Japanese Philosophy (I)

Fall 2024

Ritsumeikan University

Language: English

At the turn of the twentieth century, people around the world were seeing themselves as “modern.” At the same time, a small, albeit influential, group of such people in Japan, was coming to believe that doing “philosophy” was important. Members of the Meiji Enlightenment, like Nishi Amane (西周 1829-1897) and Fukuzawa Yukichi (福沢諭吉 1835-1901), argued that careful, methodical thinking had a necessary role in legitimately “modern” societies. In subsequent generations, intellectuals like Inoue Enryō (井上円了 1858-1919), Yosano Akiko (与謝野晶子 1878-1942), and Nishida Kitarō (西田幾多郎 1870-1945), agreed but began to consider the nature of “thinking” more expansively, raising complex issues about the status of “thinking” in conversational discourse, artistic work, and ultimate reality. For all of these philosophers, the legitimacy of Japan’s place in the “modern” world seemed tied up with questions about the nature and legitimacy of thinking as a practice―questions, that is, about the role of “philosophy” in Japan and the modern world.

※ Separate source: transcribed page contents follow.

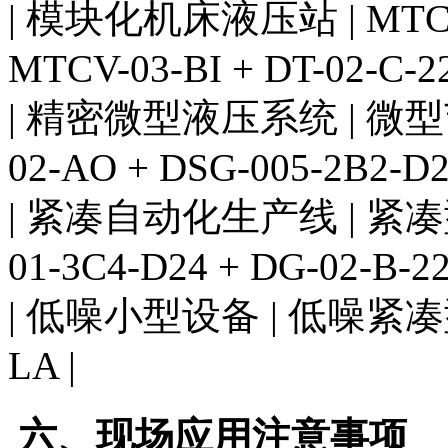
| 模块化机床液压站 | MT
MTCV-03-BI + DT-02-C-22
| 精密微型液压系统 | 微型
02-AO + DSG-005-2B2-D2
| 紧凑自动化生产线 | 紧凑
01-3C4-D24 + DG-02-B-22
| 低噪小型设备 | 低噪紧凑型电
LA |
六、现场应用注意事项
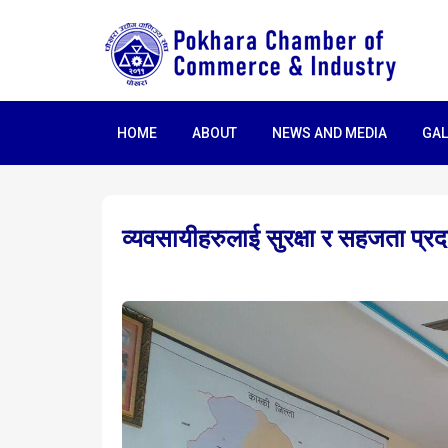
HOME
ABOUT
NEWS AND MEDIA
GAL
व्यवसायीहरुलाई सुरक्षा र सहजता प्रद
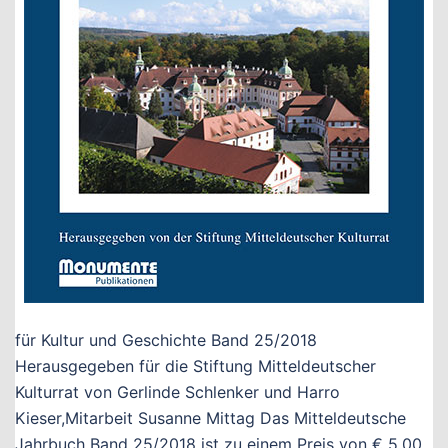
für Kultur und Geschichte Band 25/2018
Herausgegeben für die Stiftung Mitteldeutscher
Kulturrat von Gerlinde Schlenker und Harro
Kieser,Mitarbeit Susanne Mittag Das Mitteldeutsche
Jahrbuch Band 25/2018 ist zu einem Preis von € 5,00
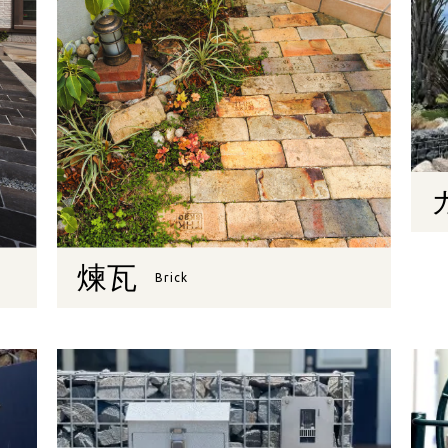
煉瓦
Brick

This course treats the relationship between philosophy and modernity as it was considered by representative intellectuals of the Meiji Enlightenment and of the generations that immediately responded to them. It does so by engaging “thinking” as a practice inflected diversely in individual study, conversation, and artistic work. In order to engage “thinking” in artistic work, we consider not only how art became an issue for these writers, but examine films that demonstrate aesthetic, philosophical reflection on the themes of modern legitimacy, thinking, discourse, and reality.

Japanese Philosophy (Seminar) | 日本哲学史(基礎演習)

Spring 2024

Kyoto University

Language: Japanese | 使用言語:日本語

この演習では、「近代における家族」を糸口として日本哲学の中心概念を深く探究していく。西田幾多郎、和辻哲郎、西谷啓治などの哲学者たちの重要な概念を考察し、さまざまなメディアに描かれる「日本家族」の中に見られる哲学的問題を掘り下げることが主な課題である。これをより、一見すると硬く見える哲学的概念を日常生活の文脈で識別し、その流動的な働き方について考える方法を学ぶ。

In this seminar, we explore some central concepts of Japanese philosophy through the window provided by “the modernization of the family.” The primary task is to examine the key concepts of philosophers such as Nishida Kitaro, Watsuji Tetsuro, and Nishitani Keiji, while delving into the philosophical issues found in the “Japanese family” as depicted in various media. From this, students learn how to investigate the ways by which the weighty concepts of the philosophers become fluid within the phenomena of everyday life.